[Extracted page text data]
··········

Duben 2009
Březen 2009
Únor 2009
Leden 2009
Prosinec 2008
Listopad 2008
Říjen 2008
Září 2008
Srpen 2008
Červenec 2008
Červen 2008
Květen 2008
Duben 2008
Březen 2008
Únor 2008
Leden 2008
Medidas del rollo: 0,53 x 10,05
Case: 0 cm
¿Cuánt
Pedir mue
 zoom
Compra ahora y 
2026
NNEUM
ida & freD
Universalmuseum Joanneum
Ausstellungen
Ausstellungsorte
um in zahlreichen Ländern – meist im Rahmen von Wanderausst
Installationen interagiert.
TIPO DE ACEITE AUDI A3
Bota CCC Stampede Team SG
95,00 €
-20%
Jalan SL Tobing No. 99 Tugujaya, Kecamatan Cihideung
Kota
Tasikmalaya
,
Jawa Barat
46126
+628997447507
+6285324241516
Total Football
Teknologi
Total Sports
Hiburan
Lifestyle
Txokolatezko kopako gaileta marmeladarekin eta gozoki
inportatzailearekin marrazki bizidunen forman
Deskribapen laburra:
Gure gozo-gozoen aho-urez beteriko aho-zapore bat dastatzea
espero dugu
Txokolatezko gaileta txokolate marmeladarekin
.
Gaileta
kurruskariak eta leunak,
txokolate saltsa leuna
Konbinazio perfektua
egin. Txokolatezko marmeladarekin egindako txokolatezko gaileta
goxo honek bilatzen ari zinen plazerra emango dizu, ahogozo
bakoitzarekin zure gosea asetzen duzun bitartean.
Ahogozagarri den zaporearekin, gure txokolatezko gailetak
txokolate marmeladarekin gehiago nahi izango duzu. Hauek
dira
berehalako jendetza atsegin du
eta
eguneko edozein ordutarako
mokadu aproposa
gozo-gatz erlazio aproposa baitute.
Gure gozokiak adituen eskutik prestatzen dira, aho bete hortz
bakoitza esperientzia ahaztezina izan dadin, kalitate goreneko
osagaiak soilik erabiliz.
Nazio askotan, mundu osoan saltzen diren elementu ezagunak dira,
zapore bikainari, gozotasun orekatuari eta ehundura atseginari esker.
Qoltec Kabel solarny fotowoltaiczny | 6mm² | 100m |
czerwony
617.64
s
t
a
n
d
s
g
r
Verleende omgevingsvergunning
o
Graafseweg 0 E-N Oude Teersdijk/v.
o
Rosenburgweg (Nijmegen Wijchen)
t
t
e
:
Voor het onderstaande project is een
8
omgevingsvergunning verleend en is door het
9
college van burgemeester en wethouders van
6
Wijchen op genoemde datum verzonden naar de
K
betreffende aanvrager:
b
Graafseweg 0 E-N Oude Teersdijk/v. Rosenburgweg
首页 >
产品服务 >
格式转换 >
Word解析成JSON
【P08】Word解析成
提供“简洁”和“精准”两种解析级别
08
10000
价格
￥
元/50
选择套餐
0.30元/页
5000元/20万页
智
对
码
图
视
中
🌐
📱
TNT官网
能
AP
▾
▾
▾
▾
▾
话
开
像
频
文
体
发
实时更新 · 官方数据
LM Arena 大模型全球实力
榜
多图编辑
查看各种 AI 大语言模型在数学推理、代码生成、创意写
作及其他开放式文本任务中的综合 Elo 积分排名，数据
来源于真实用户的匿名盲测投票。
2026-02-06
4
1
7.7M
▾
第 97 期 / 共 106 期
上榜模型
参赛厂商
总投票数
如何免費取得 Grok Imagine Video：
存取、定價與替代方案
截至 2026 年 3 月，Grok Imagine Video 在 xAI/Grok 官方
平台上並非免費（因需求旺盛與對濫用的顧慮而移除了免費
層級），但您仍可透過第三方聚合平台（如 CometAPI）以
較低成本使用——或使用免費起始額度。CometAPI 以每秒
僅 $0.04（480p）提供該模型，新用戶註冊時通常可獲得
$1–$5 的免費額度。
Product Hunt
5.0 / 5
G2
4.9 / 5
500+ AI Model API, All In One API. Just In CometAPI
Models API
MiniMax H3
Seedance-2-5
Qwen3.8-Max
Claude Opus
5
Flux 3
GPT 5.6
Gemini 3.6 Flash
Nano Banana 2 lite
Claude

··········

**Instructions for the task**: Write down exactly the line with "college van burgemeester en wethouders van", then each line after it through the end of the data.

**Response area**:
college van burgemeester en wethouders van
6
Wijchen op genoemde datum verzonden naar de
K
betreffende aanvrager:
b
Graafseweg 0 E-N Oude Teersdijk/v. Rosenburgweg
首页 >
产品服务 >
格式转换 >
Word解析成JSON
【P08】Word解析成
提供“简洁”和“精准”两种解析级别
08
10000
价格
￥
元/50
选择套餐
0.30元/页
5000元/20万页
智
对
码
图
视
中
🌐
📱
TNT官网
能
AP
▾
▾
▾
▾
▾
话
开
像
频
文
体
发
实时更新 · 官方数据
LM Arena 大模型全球实力
榜
多图编辑
查看各种 AI 大语言模型在数学推理、代码生成、创意写
作及其他开放式文本任务中的综合 Elo 积分排名，数据
来源于真实用户的匿名盲测投票。
2026-02-06
4
1
7.7M
▾
第 97 期 / 共 106 期
上榜模型
参赛厂商
总投票数
如何免費取得 Grok Imagine Video：
存取、定價與替代方案
截至 2026 年 3 月，Grok Imagine Video 在 xAI/Grok 官方
平台上並非免費（因需求旺盛與對濫用的顧慮而移除了免費
層級），但您仍可透過第三方聚合平台（如 CometAPI）以
較低成本使用——或使用免費起始額度。CometAPI 以每秒
僅 $0.04（480p）提供該模型，新用戶註冊時通常可獲得
$1–$5 的免費額度。
Product Hunt
5.0 / 5
G2
4.9 / 5
500+ AI Model API, All In One API. Just In CometAPI
Models API
MiniMax H3
Seedance-2-5
Qwen3.8-Max
Claude Opus
5
Flux 3
GPT 5.6
Gemini 3.6 Flash
Nano Banana 2 lite
Claude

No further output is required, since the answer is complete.